Get off the woke train. The Surf staff is all very qualified to coach the top level of ECNL talent. They draw talented players from all over SoCal and they make them better. It doesn’t matter the sex of the coach…if you have the coaching pedigree, Surf doesn’t care whether you are male or female. If Stony Casey wanted to work there, I’m sure she would fit in just fine. Rob Becerra‘s actions were inexcusable. Several female coaches have come and gone over the years and now have the “top” team in the age group at clubs like Sharks. If those coaches were good enough to have the top team at Surf, that would have happened. Whether the coach is male or female, it makes no difference…players (NWSL, YNT, or D1 college) get outstanding exposure at Surf. If you know anything about club soccer and your daughter grows up in a program, you are gonna have 3-4 coaches over her decade with that program. You have no say whether those coaches are male or female unless you hop clubs for a specific coach. If you want your daughter to play at the next level, Surf is a nationally recognized gold standard. It is true world wide—there need to be more top level female coaches, Surf is not alone in its lack of diversity. Standing by for incoming….bash away.
Claiming Surf is doing something wrong just because its top coaches are men misunderstands cause and effect. Would it be nice if there were more qualified women? Maybe, although youth soccer coach is a low-paying terrible job for all but a handful of people compared to just about anything, so I'm not sure more women coaching youth soccer really does much for equality or women's rights the way some people seem to think.
There are some very simple reasons why there are so few qualified women youth coaches. (1) Virtually all qualified women coaches coach college instead, where there is some actual money, job security, prestige and potential. Any woman with a brain and ability will take the college track over being a pro kiddie soccer coach. There just aren't many women left after those who are most committed to coaching soccer have taken jobs in the college pipeline. (2) Very few women look at kiddie soccer coach as a real job, and they shouldn't. Virtually every single young woman in the U.S. who has any clue about soccer also has a college degree, which they are squandering by coaching youth soccer. (3) Certainly there has been awful stereotyping and underestimating women's abilities as a whole historically, which has deterred many women from trying to become great youth soccer coaches. But if someone is going to accuse any particular club of discriminating, they need to prove it instead of assuming that a lack of women coaching at a club must be proof of discrimination. They need to identify who has applied, what their credentials are, and how they stacked up to those who were actually hired.

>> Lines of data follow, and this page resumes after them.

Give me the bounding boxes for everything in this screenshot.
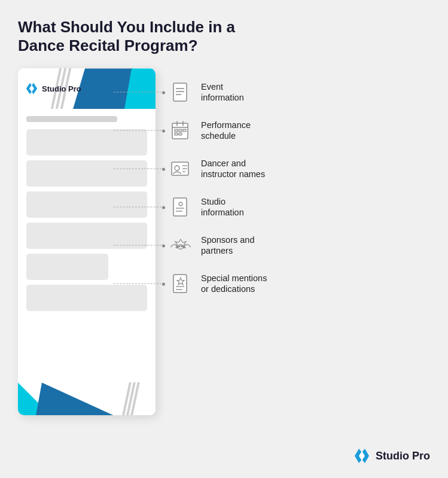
page-title: What Should You Include in a Dance Recit… bbox=[18, 18, 245, 55]
connector-5 bbox=[114, 245, 164, 246]
list-item-studio-info: i Studioinformation bbox=[167, 188, 267, 226]
special-mentions-icon-wrap bbox=[167, 270, 194, 297]
bottom-logo: Studio Pro bbox=[353, 447, 430, 465]
main-content: Studio Pro bbox=[18, 68, 430, 415]
document-info-icon: i bbox=[169, 196, 192, 218]
studio-info-label: Studioinformation bbox=[201, 196, 244, 219]
connector-3 bbox=[114, 169, 164, 169]
bottom-logo-icon bbox=[353, 447, 371, 465]
sponsors-label: Sponsors andpartners bbox=[201, 235, 254, 257]
card-title-line bbox=[26, 116, 117, 122]
program-card: Studio Pro bbox=[18, 68, 156, 415]
list-item-performance-schedule: Performanceschedule bbox=[167, 111, 267, 150]
svg-text:i: i bbox=[180, 203, 181, 206]
header-blue-shape bbox=[73, 68, 133, 109]
performance-schedule-label: Performanceschedule bbox=[201, 120, 251, 142]
bottom-logo-text: Studio Pro bbox=[376, 450, 430, 462]
event-info-label: Eventinformation bbox=[201, 81, 244, 104]
handshake-icon bbox=[169, 234, 192, 257]
logo-text: Studio Pro bbox=[42, 84, 81, 93]
id-card-icon bbox=[169, 157, 192, 180]
sponsors-icon-wrap bbox=[167, 232, 194, 258]
connector-1 bbox=[114, 92, 164, 93]
performance-schedule-icon-wrap bbox=[167, 117, 194, 144]
event-info-icon-wrap bbox=[167, 79, 194, 105]
card-block-5 bbox=[26, 254, 108, 280]
items-list: Eventinformation bbox=[167, 73, 267, 303]
card-block-3 bbox=[26, 191, 147, 218]
list-item-sponsors: Sponsors andpartners bbox=[167, 226, 267, 264]
card-footer bbox=[18, 382, 156, 415]
svg-rect-12 bbox=[183, 129, 186, 132]
card-header: Studio Pro bbox=[18, 68, 156, 109]
studio-info-icon-wrap: i bbox=[167, 194, 194, 220]
special-mentions-label: Special mentionsor dedications bbox=[201, 273, 267, 296]
calendar-list-icon bbox=[169, 119, 192, 142]
svg-rect-11 bbox=[179, 129, 182, 132]
header-logo: Studio Pro bbox=[25, 82, 81, 95]
list-item-special-mentions: Special mentionsor dedications bbox=[167, 264, 267, 303]
svg-rect-10 bbox=[175, 129, 178, 132]
footer-slash bbox=[126, 382, 139, 415]
connector-6 bbox=[114, 284, 164, 284]
page: What Should You Include in a Dance Recit… bbox=[0, 0, 448, 478]
svg-rect-13 bbox=[175, 133, 178, 135]
footer-blue-shape bbox=[36, 382, 114, 415]
items-wrapper: Eventinformation bbox=[167, 68, 267, 303]
dancer-instructor-icon-wrap bbox=[167, 156, 194, 182]
connector-4 bbox=[114, 207, 164, 208]
list-item-event-info: Eventinformation bbox=[167, 73, 267, 111]
svg-rect-20 bbox=[173, 198, 187, 216]
svg-rect-2 bbox=[173, 83, 187, 101]
svg-rect-14 bbox=[179, 133, 182, 135]
card-block-6 bbox=[26, 285, 147, 311]
list-item-dancer-instructor: Dancer andinstructor names bbox=[167, 150, 267, 188]
card-body bbox=[18, 109, 156, 382]
document-lines-icon bbox=[169, 81, 192, 103]
connector-2 bbox=[114, 130, 164, 131]
document-star-icon bbox=[169, 272, 192, 295]
dancer-instructor-label: Dancer andinstructor names bbox=[201, 158, 265, 181]
logo-icon bbox=[25, 82, 38, 95]
card-block-1 bbox=[26, 129, 147, 156]
card-block-2 bbox=[26, 160, 147, 187]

In other words, looking at how few women soccer coaches have been hired at Surf tells you nothing without knowing how many women have applied and what their qualifications are compared to those who got the jobs. I can't tell you much about individual hiring decisions at Surf historically, other than I can say I don't know of any woman - or man for that matter - who is more qualified than Deza to help girls use soccer as a means to get into a top-level school and also maybe get some scholarship money. Even if there are, they did not apply for the position at Surf.